Peindre pieds nus et avec l'ange

Yolande Moreau se révèle géniale dans le rôle de Séraphine, une domestique qui développe des talents de peintre.

30 janv. 2009, 09:18

Séraphine Louis est née à Senlis en 1864. Orpheline à sept ans, recueillie alors par sa sœur, elle travaille d'abord comme domestique puis comme femme de ménage. Un collectionneur allemand, Wilhelm Uhde, découvre en 1914 ses peintures faites à la lueur de la bougie en solitaire. Il croit en elle et la soutient avec efficacité. Il s'installe à Chantilly en 1927 et retrouve Séraphine, qui sera internée en hôpital psychiatrique en 1935. Elle meurt en 1942.

Apprendre chaque jour quelque chose reste un plaisir, tel celui qui vient d'être résumé! «Séraphine» est donc une biographie cinématographique plausible à en croire la rapide visite guidée par Google. Mais c'est aussi une belle surprise, un grand film inattendu. L'occasion permet de savoir qui est Martin Provost, acteur, auteur dramatique, romancier, scénariste, réalisateur. «Séraphine» est son deuxième long métrage.

A l'origine, un excellent scénario, pour les trois parties annoncées par intertitre.

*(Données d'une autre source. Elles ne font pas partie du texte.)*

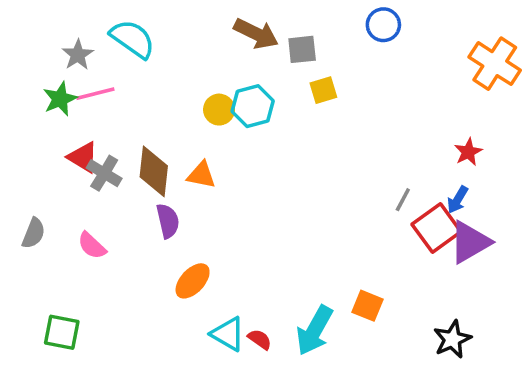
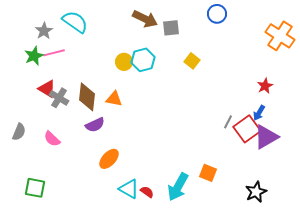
yellow square: (323, 90) -> (192, 61), moved, turned -35
gray line: (403, 200) -> (228, 122), moved
purple semicircle: (168, 221) -> (95, 125), turned 78

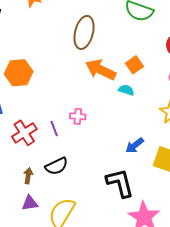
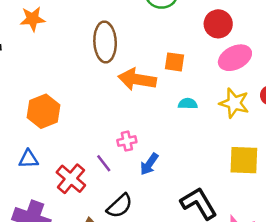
orange square: (134, 65) -> (175, 62), turned -30
cyan semicircle: (126, 90) -> (188, 104), moved
blue arrow: (135, 145) -> (149, 164), moved

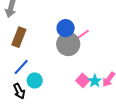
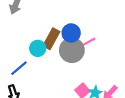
brown rectangle: (19, 37) -> (51, 39), moved
cyan circle: (35, 80) -> (38, 48), moved

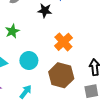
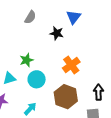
green star: (12, 31) -> (27, 60), moved

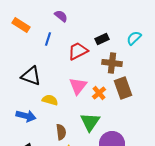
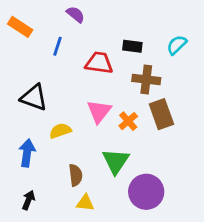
black rectangle: (102, 39) -> (132, 46), turned 32
red trapezoid: (78, 51) -> (99, 63), turned 35
yellow semicircle: (50, 100) -> (60, 131), turned -35
blue arrow: (26, 116) -> (27, 153), turned -96

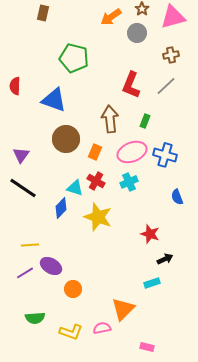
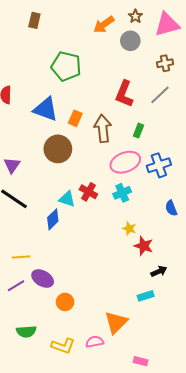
orange rectangle: (95, 152) -> (75, 118), moved
blue cross: (165, 155) -> (159, 165), turned -35
yellow star: (98, 217) -> (129, 229), moved, size x0.5

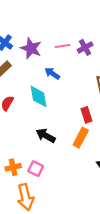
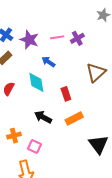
red rectangle: (87, 115) -> (66, 94), moved
orange rectangle: (81, 138) -> (74, 119), turned 36
orange cross: (13, 167) -> (14, 136), moved

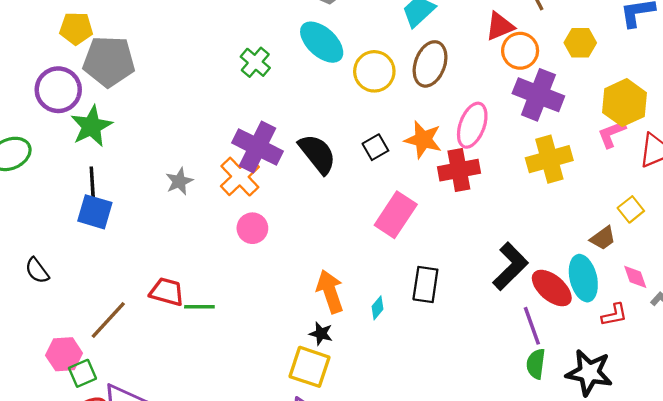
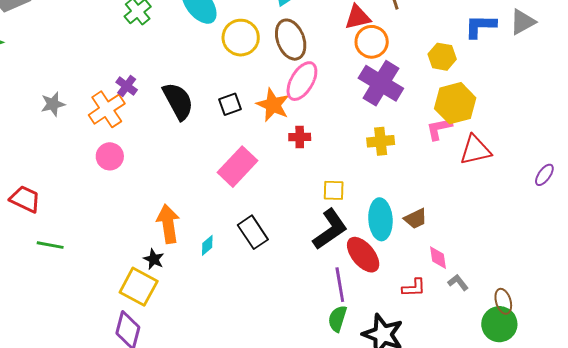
yellow hexagon: (580, 43) -> (442, 57), moved
brown ellipse: (430, 64) -> (291, 40), turned -51
pink ellipse: (472, 125) -> (302, 81), moved
purple cross: (257, 147) -> (127, 86), size x0.5
yellow cross: (549, 159) -> (381, 141), size x0.7
red cross: (459, 170) -> (300, 137), size x0.6
yellow square: (631, 209) -> (334, 190), moved, turned 30
cyan ellipse: (583, 278) -> (380, 219), moved
black rectangle: (425, 284) -> (253, 232), turned -52
green line: (199, 307) -> (50, 245), moved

Trois fois, on pousse les volets d'une chambre sombre pour laisser entrer une lumière éclatante, geste libérateur accompli par Séraphine chez son employeuse, par Wilhelm dans sa nouvelle demeure, et par Séraphine encore dans un hôpital enfin accueillant pour elle. On retrouve d'autres éléments inscrits dans chaque période, le rôle d'un arbre isolé, d'une chaise de métal, l'état de son immuable chapeau. Voilà qui d'emblée salue l'écriture et la mise en scène qui en découle.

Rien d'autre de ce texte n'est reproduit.